In this case, the videotape was provided to the jury after the beginning of deliberations, and the trial court did not monitor the use of the video as suggested in Indiana Code section 34-36-1-6. Instead, the trial court gave the jury the video and a laptop computer to view the video while it deliberated. As in Stokes, we find that the trial court abused its discretion in allowing the jury to review the videotape in the jury room without monitoring its use.
However, Indiana Trial Rule 61 (2003) states that: "No error ... in any ruling or order in anything done or omitted by the court or by any of the parties is ground for ... reversal on appeal, unless refusal to take such action appears to the court inconsistent with substantial justice. The court at every stage of the proceeding must disregard any error or defect in the proceeding which does not affect the substantial rights of the parties."
Mays has failed to show how or why the review of the videos unduly prejudiced his case or was subject to improper use by the Jury. There was little risk that the jury would place undue weight on the videos because the video had already been played in open court. Tr. p. 79, 94-5, 106-7, 117.
Mays also argues that the use of the State's laptop computer by the jury to view the video was error.
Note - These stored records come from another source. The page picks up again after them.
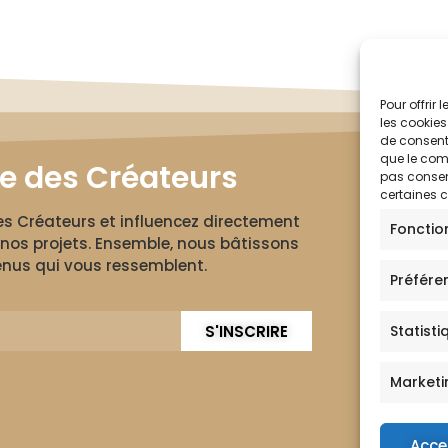
Pour offrir
les cookies
de consenti
que le comp
le des Créateurs
pas consent
certaines c
des Créateurs et influencez directement
Fonctio
nos projets. Ensemble, nous bâtissons
nus qui vous ressemblent.
Préfére
S'INSCRIRE
Statisti
Marketi
Acce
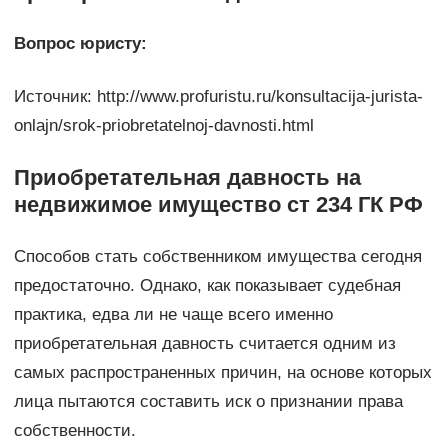
Вопрос юристу:
Источник: http://www.profuristu.ru/konsultacija-jurista-
onlajn/srok-priobretatelnoj-davnosti.html
Приобретательная давность на
недвижимое имущество ст 234 ГК РФ
Способов стать собственником имущества сегодня
предостаточно. Однако, как показывает судебная
практика, едва ли не чаще всего именно
приобретательная давность считается одним из
самых распространенных причин, на основе которых
лица пытаются составить иск о признании права
собственности.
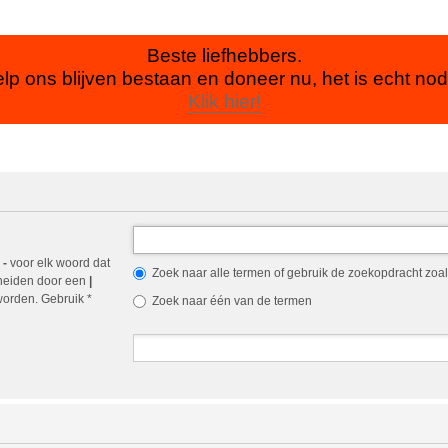
Beste liefhebbers.
lp ons blijven bestaan en doneer nu, het is echt nod
Klik hier!
n
-
voor elk woord dat
Zoek naar alle termen of gebruik de zoekopdracht zoals
cheiden door een
|
orden. Gebruik *
Zoek naar één van de termen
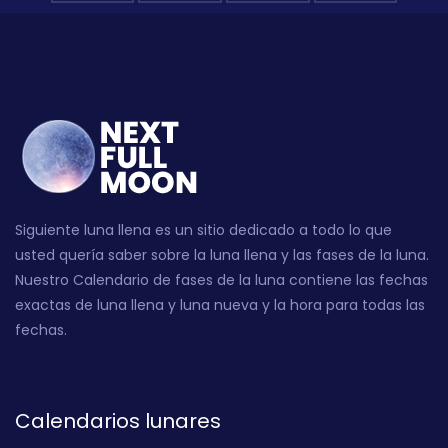
Siguiente luna llena es un sitio dedicado a todo lo que
usted quería saber sobre la luna llena y las fases de la luna.
Nuestro Calendario de fases de la luna contiene las fechas
exactas de luna llena y luna nueva y la hora para todas las
fechas.
Calendarios lunares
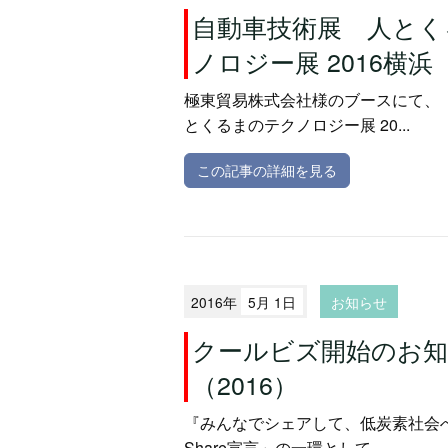
自動車技術展 人とく
ノロジー展 2016横浜
極東貿易株式会社様のブースにて、『
とくるまのテクノロジー展 20...
この記事の詳細を見る
2016年
5月 1日
お知らせ
クールビズ開始のお
（2016）
『みんなでシェアして、低炭素社会へ』
Share宣言」の一環として...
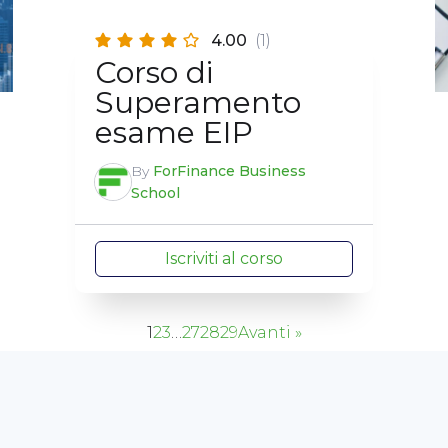
4.00
(1)
Corso di
Superamento
esame EIP
By
ForFinance Business
School
Iscriviti al corso
1
2
3
…
27
28
29
Avanti »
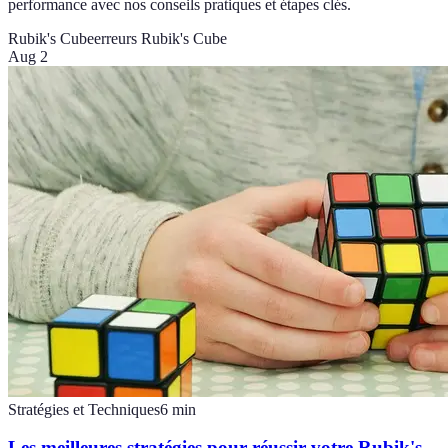
performance avec nos conseils pratiques et étapes clés.
Rubik's Cube
erreurs Rubik's Cube
Aug 2
Stratégies et Techniques
6
min
Les meilleures stratégies pour réussir votre Rubik's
While the use of the State's laptop computer may have given an appearance of impropriety, Mays has failed to show that the use of the laptop computer was unduly prejudicial to his case or subject to improper use by the jury. He has offered only conjecture and speculation to support his allegations of jury impropriety.
The trial court committed harmless error in allowing the jury to review the transaction video on the State's laptop computer.
IV. Validity of Search Warrant
Mays lastly argues that the search warrant was invalid. However, our court does not "engage in discussions of moot questions or render advisory opinions." Irwin v. State, 744 N.E.2d 565, 568 (Ind.Ct.App.2001). The jury could not reach a verdict on Counts I and II. The search warrant and the evidence found as a result of that search formed the basis for Count I. While the State may retry Mays on Counts I and II, retrial is not a certainty. Any opinion offered as to the search warrant and the evidence obtained through that search warrant would be merely advisory and we therefore decline to address Mays's argument at this time.
Conclusion
The trial court did not improperly deny
Mays's motion to compel disclosure of the confidential informant's identity. The trial court did not abuse its discretion in admitting audio-visual evidence of drug transactions. The trial court committed harmless error in allowing the jury to review the audio-visual evidence using the State's laptop after deliberations began. The validity of the search warrant is not at issue in this appeal because the evidence collected as a result of the search warrant supported Count I upon which the jury could not reach a decision.
Affirmed.
BAILEY, J., and BARNES, J., concur.ORDER
On February 26, 2009, the Court handed down its opinion in this appeal marked Memorandum Decision, Not for Publica*134tion. The Appellee State of Indiana, by counsel, has filed a Verified Motion for Publication of Memorandum Decision.
Having considered the matter, the Court FINDS AND ORDERS AS FOLLOWS:
1. The Appellee's Verified Motion for Publication of Memorandum Decision is GRANTED, and this Court's opinion handed down in this cause on February 26, 2009, marked Memorandum Decision, Not for Publication is now ORDERED PUBLISHED.
BAILEY, MATHIAS and BARNES, JJ., concur.